Sophie suspiró. Era imposible ser bella. ¿Cómo se le había ocurrido que si tuviera vestidos bonitos…?

Seguiría siendo «la buena de Sophie» para los Cuatro Jinetes. Habría apostado una cuarta parte de su pensión a que lady Haverford y lady Rawleigh eran mujeres de extraordinaria belleza.

—Y yo soy así, Lass —dijo riendo a su collie, que estaba sentada, pese a tenerlo prohibido, sobre la cama de su dueña.

Se preparó para la velada en Rawleigh House con calma y sentido práctico, aunque torció el gesto al verse en el espejo con un vestido de seda verde —que Walter le había comprado para el baile de la duquesa de Richmond en Bruselas antes de Waterloo— y las inevitables perlas, el único adorno que poseía de cierta distinción. Había conseguido domar su cabellera castaña, espesa, muy rizada y demasiado larga, adoptando un peinado que le daba un aire respetable, aunque seguía siendo un desastre. De un tiempo a esta parte se había percatado de que estaba de moda el pelo corto. Había estado tentada de cortárselo, pero ¿y si su pelo corto hubiera resultado tan difícil de dominar como cuando lo llevaba largo? ¿Qué haría entonces con él? Al menos ahora podía recogérselo en un moño alto.

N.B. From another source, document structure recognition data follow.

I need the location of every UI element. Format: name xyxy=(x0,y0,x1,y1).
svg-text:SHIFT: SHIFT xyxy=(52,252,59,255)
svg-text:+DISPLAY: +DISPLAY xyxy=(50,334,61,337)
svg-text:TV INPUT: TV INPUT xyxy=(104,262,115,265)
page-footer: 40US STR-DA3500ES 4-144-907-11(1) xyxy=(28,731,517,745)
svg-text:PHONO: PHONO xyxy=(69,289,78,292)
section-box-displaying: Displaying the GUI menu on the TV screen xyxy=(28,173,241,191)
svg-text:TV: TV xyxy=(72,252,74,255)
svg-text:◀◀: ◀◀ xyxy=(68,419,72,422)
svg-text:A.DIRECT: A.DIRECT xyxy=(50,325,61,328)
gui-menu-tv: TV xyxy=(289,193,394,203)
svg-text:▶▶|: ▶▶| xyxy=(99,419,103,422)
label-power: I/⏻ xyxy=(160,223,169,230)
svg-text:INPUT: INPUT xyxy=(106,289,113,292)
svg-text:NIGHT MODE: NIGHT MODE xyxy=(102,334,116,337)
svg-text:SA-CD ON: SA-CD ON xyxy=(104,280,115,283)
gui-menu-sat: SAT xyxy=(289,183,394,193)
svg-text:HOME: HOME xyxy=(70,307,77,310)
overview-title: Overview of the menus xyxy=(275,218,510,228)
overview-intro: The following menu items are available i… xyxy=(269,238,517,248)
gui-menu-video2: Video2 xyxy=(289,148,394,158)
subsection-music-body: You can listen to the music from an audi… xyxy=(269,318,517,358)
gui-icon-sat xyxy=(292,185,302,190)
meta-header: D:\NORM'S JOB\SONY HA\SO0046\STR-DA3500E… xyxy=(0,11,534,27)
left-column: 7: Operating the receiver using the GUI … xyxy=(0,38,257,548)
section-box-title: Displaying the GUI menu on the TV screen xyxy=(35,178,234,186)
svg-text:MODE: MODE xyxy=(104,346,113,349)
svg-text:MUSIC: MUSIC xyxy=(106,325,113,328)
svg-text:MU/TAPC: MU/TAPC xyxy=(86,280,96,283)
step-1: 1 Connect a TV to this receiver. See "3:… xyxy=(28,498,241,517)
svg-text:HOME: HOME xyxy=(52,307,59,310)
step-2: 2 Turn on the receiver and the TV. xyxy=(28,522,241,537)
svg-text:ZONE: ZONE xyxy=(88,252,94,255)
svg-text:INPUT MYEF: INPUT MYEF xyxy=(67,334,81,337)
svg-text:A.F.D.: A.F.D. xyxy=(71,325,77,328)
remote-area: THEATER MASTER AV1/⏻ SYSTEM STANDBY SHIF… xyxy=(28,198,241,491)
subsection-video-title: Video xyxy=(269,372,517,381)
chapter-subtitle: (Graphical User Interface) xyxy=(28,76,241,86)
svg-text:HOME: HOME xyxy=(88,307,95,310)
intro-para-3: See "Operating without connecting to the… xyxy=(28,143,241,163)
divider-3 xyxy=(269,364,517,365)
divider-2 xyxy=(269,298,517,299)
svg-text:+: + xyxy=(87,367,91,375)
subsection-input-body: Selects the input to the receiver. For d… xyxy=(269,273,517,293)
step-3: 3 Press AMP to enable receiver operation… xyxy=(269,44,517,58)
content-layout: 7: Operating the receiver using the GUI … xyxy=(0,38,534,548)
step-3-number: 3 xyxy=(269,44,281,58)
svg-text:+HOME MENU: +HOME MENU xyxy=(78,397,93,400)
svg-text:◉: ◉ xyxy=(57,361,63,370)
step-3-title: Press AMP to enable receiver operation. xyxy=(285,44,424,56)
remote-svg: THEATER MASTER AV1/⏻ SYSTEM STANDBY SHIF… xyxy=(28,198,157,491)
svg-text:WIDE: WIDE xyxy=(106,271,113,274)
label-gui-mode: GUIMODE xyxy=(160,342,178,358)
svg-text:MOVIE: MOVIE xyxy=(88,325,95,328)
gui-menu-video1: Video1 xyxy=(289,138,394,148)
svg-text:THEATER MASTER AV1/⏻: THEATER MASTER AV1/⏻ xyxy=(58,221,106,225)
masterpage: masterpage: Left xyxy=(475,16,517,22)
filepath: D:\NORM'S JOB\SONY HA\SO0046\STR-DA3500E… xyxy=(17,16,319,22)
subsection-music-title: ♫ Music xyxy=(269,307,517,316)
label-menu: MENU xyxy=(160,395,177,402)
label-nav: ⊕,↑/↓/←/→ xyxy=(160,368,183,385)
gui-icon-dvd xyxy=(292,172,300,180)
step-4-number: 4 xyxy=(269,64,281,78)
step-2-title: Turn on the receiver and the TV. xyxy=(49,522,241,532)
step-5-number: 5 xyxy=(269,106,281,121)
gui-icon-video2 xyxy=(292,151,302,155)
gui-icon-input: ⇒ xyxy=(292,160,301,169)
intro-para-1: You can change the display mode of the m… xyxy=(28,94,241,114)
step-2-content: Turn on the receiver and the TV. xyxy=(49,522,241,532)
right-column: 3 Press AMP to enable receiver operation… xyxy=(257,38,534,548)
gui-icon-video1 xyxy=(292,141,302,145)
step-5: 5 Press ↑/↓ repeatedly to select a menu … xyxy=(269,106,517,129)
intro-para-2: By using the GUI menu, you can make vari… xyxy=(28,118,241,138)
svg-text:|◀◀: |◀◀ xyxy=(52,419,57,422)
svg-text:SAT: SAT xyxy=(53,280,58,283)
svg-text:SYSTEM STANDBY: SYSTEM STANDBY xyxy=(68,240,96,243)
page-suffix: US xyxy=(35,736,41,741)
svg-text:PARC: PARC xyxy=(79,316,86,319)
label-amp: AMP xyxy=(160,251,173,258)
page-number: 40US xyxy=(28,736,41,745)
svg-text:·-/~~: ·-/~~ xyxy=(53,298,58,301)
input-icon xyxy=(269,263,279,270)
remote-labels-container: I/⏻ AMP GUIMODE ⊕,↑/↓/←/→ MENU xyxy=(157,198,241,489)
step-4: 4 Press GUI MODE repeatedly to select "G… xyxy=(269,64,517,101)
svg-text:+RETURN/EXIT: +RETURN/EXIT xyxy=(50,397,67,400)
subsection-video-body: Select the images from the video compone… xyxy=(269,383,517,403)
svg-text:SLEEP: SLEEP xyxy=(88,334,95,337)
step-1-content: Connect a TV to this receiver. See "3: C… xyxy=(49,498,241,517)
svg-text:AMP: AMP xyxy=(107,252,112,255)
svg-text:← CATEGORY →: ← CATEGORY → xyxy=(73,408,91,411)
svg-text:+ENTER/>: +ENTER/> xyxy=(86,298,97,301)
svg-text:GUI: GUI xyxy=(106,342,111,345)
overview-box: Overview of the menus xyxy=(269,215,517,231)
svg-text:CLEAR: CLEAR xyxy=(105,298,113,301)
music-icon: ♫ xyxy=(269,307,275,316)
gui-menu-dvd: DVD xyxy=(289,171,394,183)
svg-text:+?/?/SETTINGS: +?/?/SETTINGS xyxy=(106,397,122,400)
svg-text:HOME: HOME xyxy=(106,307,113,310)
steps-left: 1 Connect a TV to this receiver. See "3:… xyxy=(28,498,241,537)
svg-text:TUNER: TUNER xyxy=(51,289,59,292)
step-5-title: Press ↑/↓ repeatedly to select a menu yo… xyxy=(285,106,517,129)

Sonrió con pesar al contemplar su imagen en el espejo. Nadie que la viera adivinaría que su padre había sido un hombre rico, que lo que había inducido a Walter a casarse con ella había sido principalmente su dote, al igual que lo que la había inducido a ella a casarse con él había sido el simple deseo de contraer matrimonio con un hombre respetable y decente.

Al menos Walter tenía su orgullo, y era un hombre decente. Después de cierta disputa que habían tenido al poco de casarse, él había declarado su intención de mantenerla enteramente con su paga de oficial, sin volver a tocar un penique de la dote del padre de ella. Y lo había cumplido. Y la verdad es que nunca había pasado hambre o frío ni le había faltado compañía.

—Ay, Walter —murmuró acariciando sus perlas, el único regalo frívolo que él le había hecho poco después de la disputa que habían tenido.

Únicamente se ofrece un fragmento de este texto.